Hospital embodies conflict between the individual, and the needs of the medical staff and equipment. This led to the invention of a neutral, industrially-built, unexpressive structure that was no longer recognizable as an individual building. An example of this would be the Medical Center of Groningen in the Netherlands which emulated the city by introducing covered streets, a huge hall, and many shops and restaurants. Unfortunately, The transition from a medicine-dominated to a management-dominated hospital has not curbed the process of institutionalization. It failed to return the hospital to the people. Technology and science that was once the main justification for hospital architecture and design is now what is driving it to the opposite direction. 

Fifth Revolution: Returning the Hospital to the People.

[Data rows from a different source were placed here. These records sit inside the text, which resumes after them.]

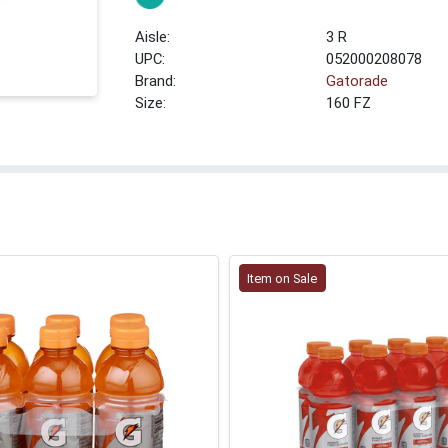
3 R
UPC:
052000208078
Brand:
Gatorade
Size:
160 FZ
Item on Sale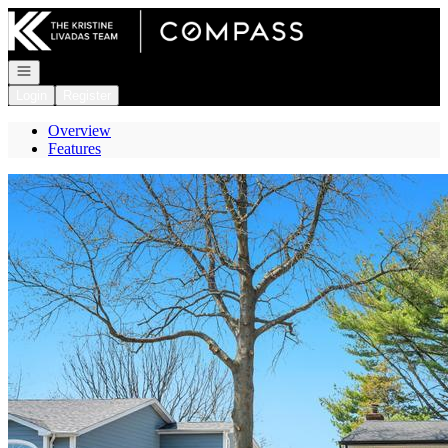
Go to: Homepage
Open navigation
Login
Register
Overview
Features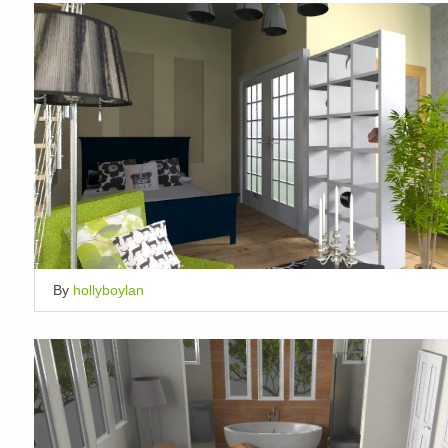
By
hollyboylan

This revolution should initiate the return to the basic principles of decent management, empowerment of the patient, de-institutionalization, and the courage to re-conceptualize healthcare and to let it go back to its core business. We are the generation currently undergoing this paradigm shift. Healthcare is shifting from being purely reactive to preventive, but we still have a long way to go. 

Designing Forward

How can we design for this new shift towards preventive healthcare, or what we can even call responsible design? I believe the answer lies in research and evidence-based design. When I interned in MASS Design Group, I learned that there should be 4 stages in design. Traditionally especially in architecture, there are two that we mostly focus on: Design and Construction or Manufacturing. However, there should be two more stages to make design more efficient and effective. 

Prior to the design phase, there should be a pre-design phase in where you research the context holistically. RISD design students are very aware of this and most of us approach projects this way anyways. However, where I think we are lacking are looking at things from a systemic point of view. Here is where ID students do better than architecture students in my opinion. In architecture, we often use the pre-design phase as basis of form and program making, which I think is still very shallow. Pre-design must be thought of from the scale of systems all the way to the people that use the system. 

The fourth phase goes after construction or manufacturing called Impact Analysis. This is often very difficult to do because it costs money outside the traditional budgets that are given by clients. However, it is one of the most important phases because it teaches the designer what actually works and what doesn't outside the theoretical realm. Without Impact Analysis, we cannot achieve a complete feedback loop and that is why history of design has been so inefficient and ineffective. We are currently designing objects and buildings without considering what kind of futures they will create both environmentally and socially. This is a manifestation due to the lack of impact analysis of our designs. 

With all 4 phases completing a feedback loop, designers can truly achieve research and evidence-based design. This means that your design is an efficient use of resources because your design meets a real need and demand rather than a theoretical one. From this we can start designing an environment that actually suits our human needs and prevent us from being unwell and getting sick. We cannot use money anymore as an effective way to gauge the flow of resources. Why not try using wellness as a metric of developing a project and as a way to see its following success?